Herod, too, isn’t all darkness; Mark makes that clear to us. Herod must have faith to believe in reincarnation, which was not that abnormal for a person of his time. Many believed that Elijah would be reincarnated and, in fact, many thought that John the Baptizer was Elijah brought back to life. Such a conviction requires faith and requires belief in the Old Testament prophets. Herod, Mark tells us, also “feared John, knowing that he was a righteous and holy man, and he protected him. When [Herod] heard [John], he was greatly perplexed, yet he liked to listen to him.” In verse 20, Mark shows us that Herod has an element of religious devotion to him. He sees the light in John. He recognizes the holiness of the man. For quite a while, he will not follow through on Herodias’s murderous intentions because he fears, respects, and has a level of faith in John. Herod demonstrates light within his life, not just darkness.
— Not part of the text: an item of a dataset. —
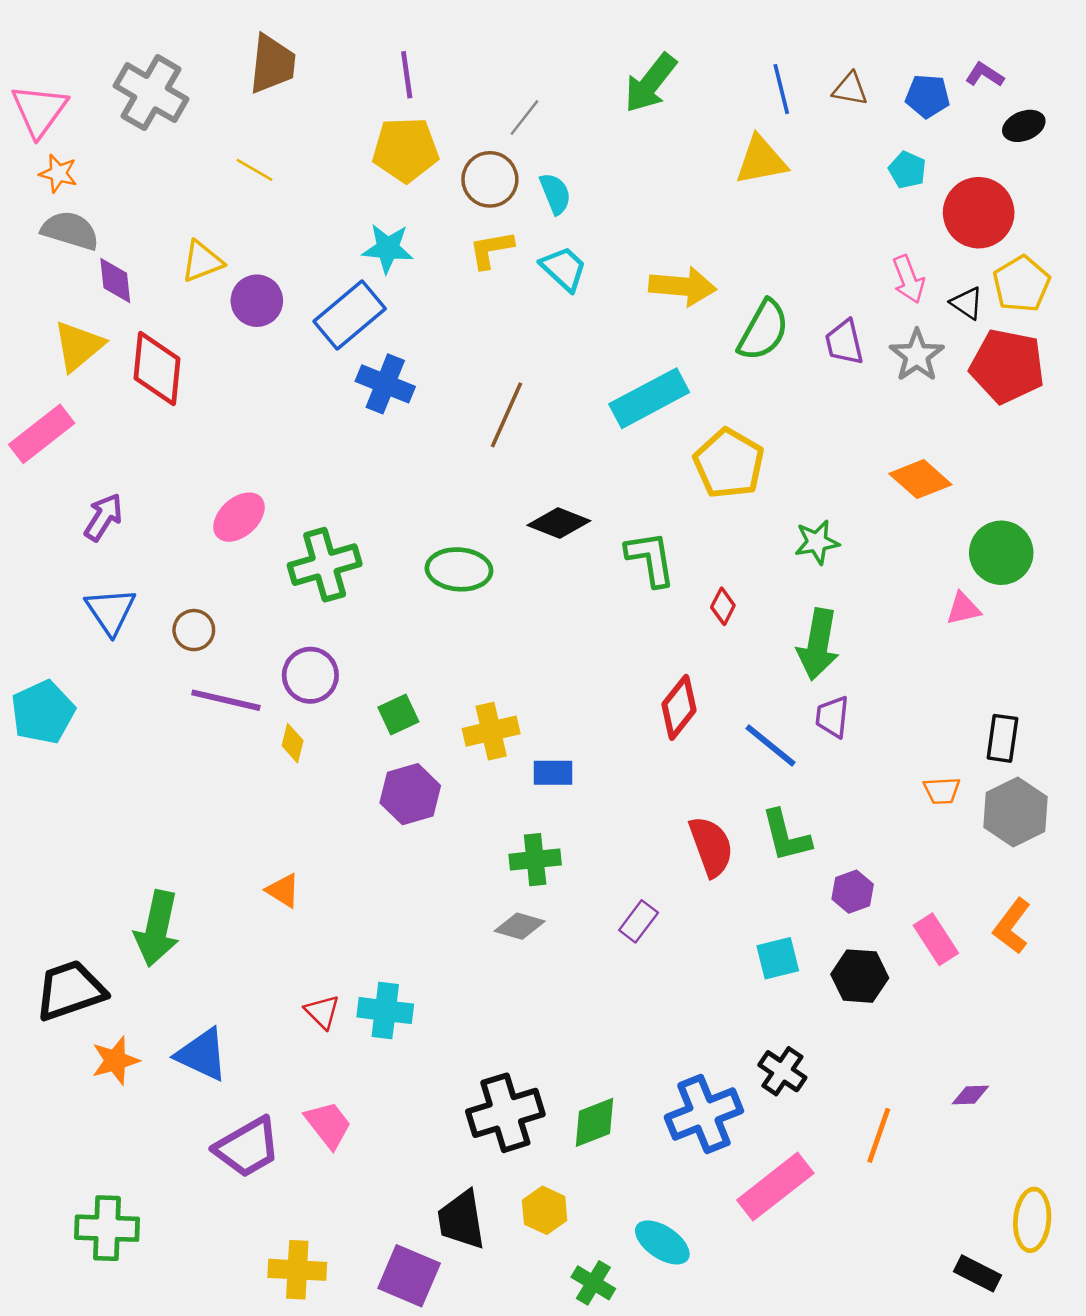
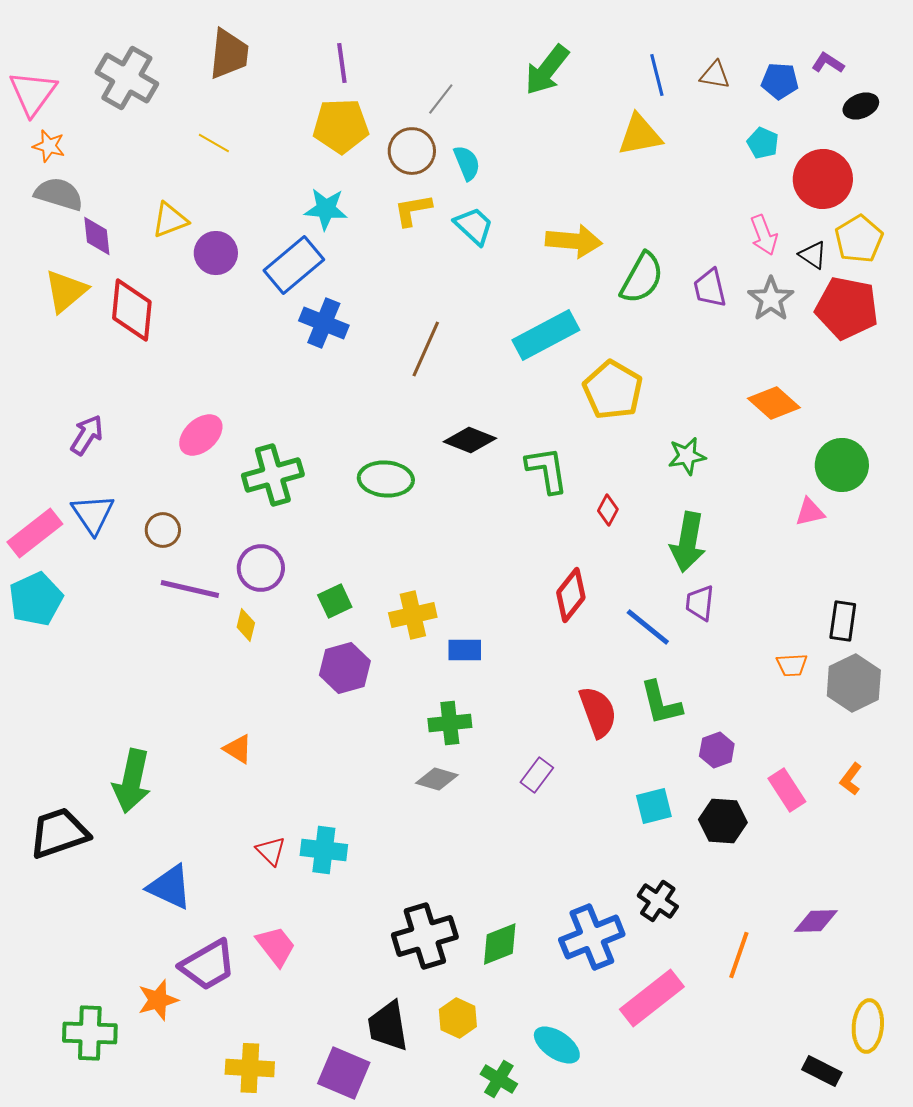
pink rectangle: (42, 434) -> (35, 533), moved
orange L-shape: (1012, 926) -> (851, 779), size x0.7
orange star: (115, 1061) -> (158, 1000), moved
purple diamond: (970, 1095) -> (816, 921), size x1.4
There’s a mixture of light and darkness within these two characters. They are not simply evil incarnate. Once in their lives, they were more of light than darkness, seeking to do the right thing, devoted to their faith. Rather than simply always being evil, the darkness has gradually come to overtake them. Perhaps that began with Herod’s seduction of his step-brother’s wife, which is how Herodias and Herod came to be married. Maybe it began when John called out their sinful marriage and they began to feel the pangs of a guilty conscience. Maybe they’d always been running from the darkness because their family tree was steeped in incest and murder.
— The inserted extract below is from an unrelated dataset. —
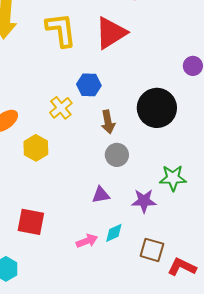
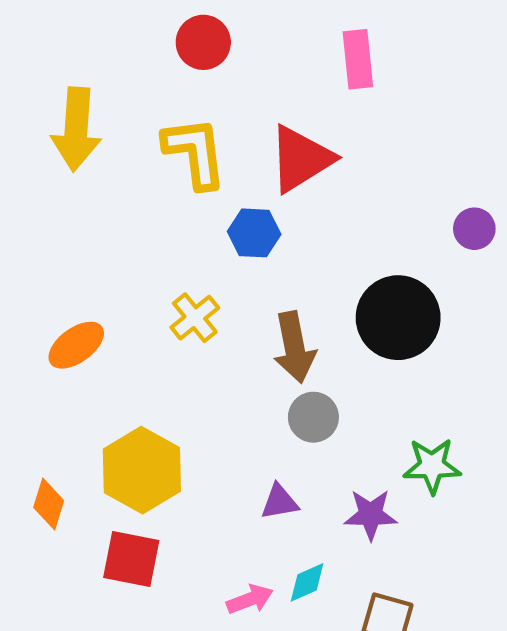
blue hexagon: (89, 85) -> (254, 233), moved
brown arrow: (108, 122) -> (294, 347), size x1.4
yellow hexagon: (36, 148) -> (142, 470), moved, size x1.5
However it happened, they had not always been of more darkness than light. They showed good qualities. They had light that still lived within them. They made choices, and those choices were increasingly sinful to the point that their sins spiraled them into the mess we find here in this story. As Mark would have us understand it, their sinful choice to marry began a spiral that led, eventually, to John’s murder. The darkness in their lives gradually overtook the light in a pattern that is all too common to human nature.
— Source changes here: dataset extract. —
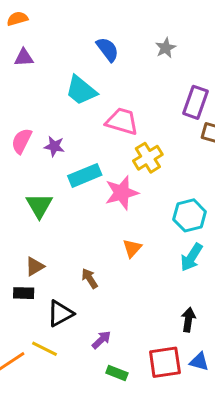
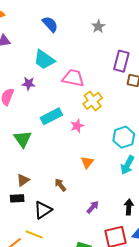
blue semicircle: (108, 49) -> (50, 24), moved
purple star: (54, 146) -> (29, 84), moved
pink star: (122, 193) -> (77, 126), size x0.6
purple arrow: (101, 340) -> (93, 207), moved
So it is for us. Lest we judge Herod and Herodias too harshly, we, too, are a mixture of darkness and light, of sin and righteousness, of evil and good. We have the same capacity to make good and bad decisions that lead us, either, toward an upward spiral in righteousness or to a downward spiral of increased sinfulness. We can set ourselves on the same pattern as Herod and Herodias.
Such patterns begin innocuously enough. We tell a small lie about how wealthy we are. Later on, we’re having to keep up that lie so that the power and prestige built upon that lie remain intact. We choose to engage in an unethical business dealing. After a time, too much of our business is built upon that unethical deal to be able to go back without creating serious jeopardy. We tell our children lies about ourselves that, we hope, will never be discovered. That leads to the foundation of our relationship being built upon, at least in part, lies. Too much of that relationship eventually is built upon that sin for us to go back and confess it.
So what are we to do?
Is it any wonder that Herodias held a grudge against John, as verse 19 puts it. John calls out their sin, but think about how much of her life, and Herod’s life, too, is built upon their sinful marriage. She is interwoven into the power structure that Herod uses to rule as a puppet king. Her legitimacy as a queen is tied to the marriage. His standing would be diminished by becoming a divorced king. They have courtiers, a life together, power and privilege, and to repent of their marriage threatens to undo all of that. How could they realistically make that choice? They made one wrong decision, but then they kept making wrong decisions to support the initial sin. At this point, they’re trapped. They’ve made their bed and now they must lie in it.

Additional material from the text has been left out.